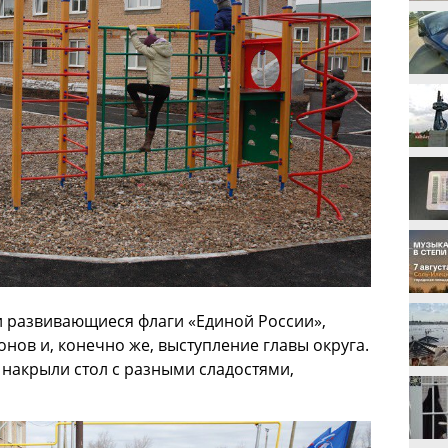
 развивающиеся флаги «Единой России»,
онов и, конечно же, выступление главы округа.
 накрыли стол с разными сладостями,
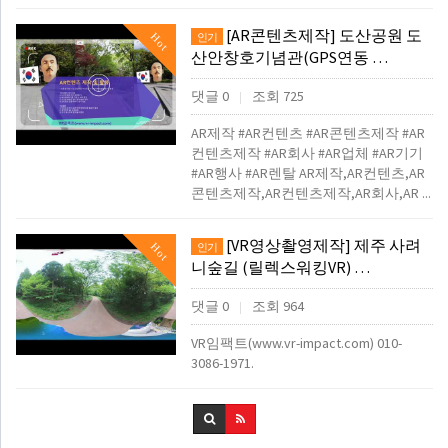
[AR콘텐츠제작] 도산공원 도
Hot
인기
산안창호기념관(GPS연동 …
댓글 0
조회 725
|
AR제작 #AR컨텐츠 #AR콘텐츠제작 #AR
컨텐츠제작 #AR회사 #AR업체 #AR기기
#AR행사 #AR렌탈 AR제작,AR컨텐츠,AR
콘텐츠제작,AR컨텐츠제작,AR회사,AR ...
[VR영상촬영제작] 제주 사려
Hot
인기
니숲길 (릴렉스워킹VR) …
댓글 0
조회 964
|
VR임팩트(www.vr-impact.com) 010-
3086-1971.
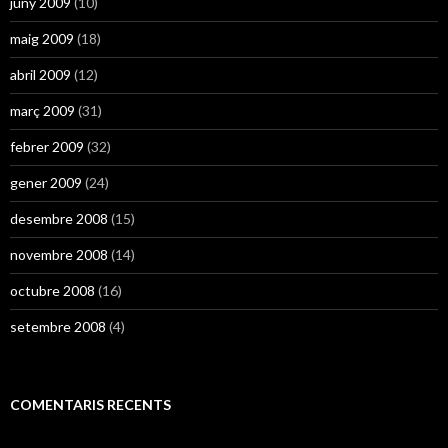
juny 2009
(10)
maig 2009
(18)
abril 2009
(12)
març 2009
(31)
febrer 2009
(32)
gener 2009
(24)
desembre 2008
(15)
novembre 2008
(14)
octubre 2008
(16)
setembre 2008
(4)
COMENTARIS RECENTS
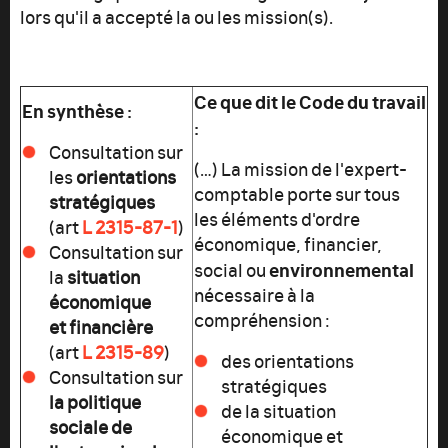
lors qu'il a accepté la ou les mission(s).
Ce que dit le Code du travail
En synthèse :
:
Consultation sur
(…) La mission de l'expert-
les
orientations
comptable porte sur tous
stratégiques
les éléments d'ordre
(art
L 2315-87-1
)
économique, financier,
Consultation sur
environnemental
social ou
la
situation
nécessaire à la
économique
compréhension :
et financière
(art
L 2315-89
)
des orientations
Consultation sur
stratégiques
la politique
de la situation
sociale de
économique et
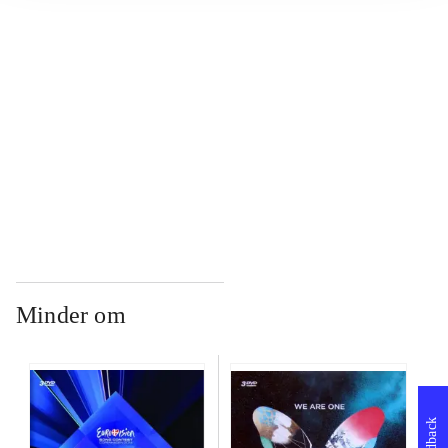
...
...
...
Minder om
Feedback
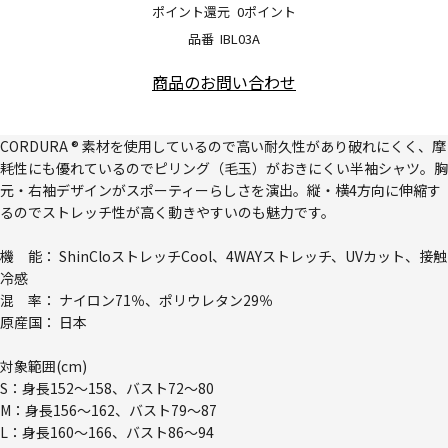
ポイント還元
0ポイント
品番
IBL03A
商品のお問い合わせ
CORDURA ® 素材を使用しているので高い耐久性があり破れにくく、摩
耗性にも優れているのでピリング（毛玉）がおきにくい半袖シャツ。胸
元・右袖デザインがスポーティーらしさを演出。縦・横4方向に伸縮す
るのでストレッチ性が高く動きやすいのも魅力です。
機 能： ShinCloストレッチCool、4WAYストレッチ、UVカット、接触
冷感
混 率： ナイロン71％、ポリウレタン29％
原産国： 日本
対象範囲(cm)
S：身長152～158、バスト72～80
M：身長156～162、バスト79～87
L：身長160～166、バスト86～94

★ ★ ★ ★ ★

• WHAT THE EXERCISE ASKS:
Pictures in the entries are to be skipped, and everything else repeated word for word.

• EXERCISE RESPONSE:
 развивающиеся флаги «Единой России»,
онов и, конечно же, выступление главы округа.
 накрыли стол с разными сладостями,
[AR콘텐츠제작] 도산공원 도
Hot
인기
산안창호기념관(GPS연동 …
댓글 0
조회 725
|
AR제작 #AR컨텐츠 #AR콘텐츠제작 #AR
컨텐츠제작 #AR회사 #AR업체 #AR기기
#AR행사 #AR렌탈 AR제작,AR컨텐츠,AR
콘텐츠제작,AR컨텐츠제작,AR회사,AR ...
[VR영상촬영제작] 제주 사려
Hot
인기
니숲길 (릴렉스워킹VR) …
댓글 0
조회 964
|
VR임팩트(www.vr-impact.com) 010-
3086-1971.
juny 2009
(10)
maig 2009
(18)
abril 2009
(12)
març 2009
(31)
febrer 2009
(32)
gener 2009
(24)
desembre 2008
(15)
novembre 2008
(14)
octubre 2008
(16)
setembre 2008
(4)
COMENTARIS RECENTS
lors qu'il a accepté la ou les mission(s).
Ce que dit le Code du travail
En synthèse :
:
Consultation sur
(…) La mission de l'expert-
les
orientations
comptable porte sur tous
stratégiques
les éléments d'ordre
(art
L 2315-87-1
)
économique, financier,
Consultation sur
environnemental
social ou
la
situation
nécessaire à la
économique
compréhension :
et financière
(art
L 2315-89
)
des orientations
Consultation sur
stratégiques
la politique
de la situation
sociale de
économique et
...
...
...
Minder om
Feedback
ポイント還元
0ポイント
品番
IBL03A
商品のお問い合わせ
CORDURA ® 素材を使用しているので高い耐久性があり破れにくく、摩
耗性にも優れているのでピリング（毛玉）がおきにくい半袖シャツ。胸
元・右袖デザインがスポーティーらしさを演出。縦・横4方向に伸縮す
るのでストレッチ性が高く動きやすいのも魅力です。
機 能： ShinCloストレッチCool、4WAYストレッチ、UVカット、接触
冷感
混 率： ナイロン71％、ポリウレタン29％
原産国： 日本
対象範囲(cm)
S：身長152～158、バスト72～80
M：身長156～162、バスト79～87
L：身長160～166、バスト86～94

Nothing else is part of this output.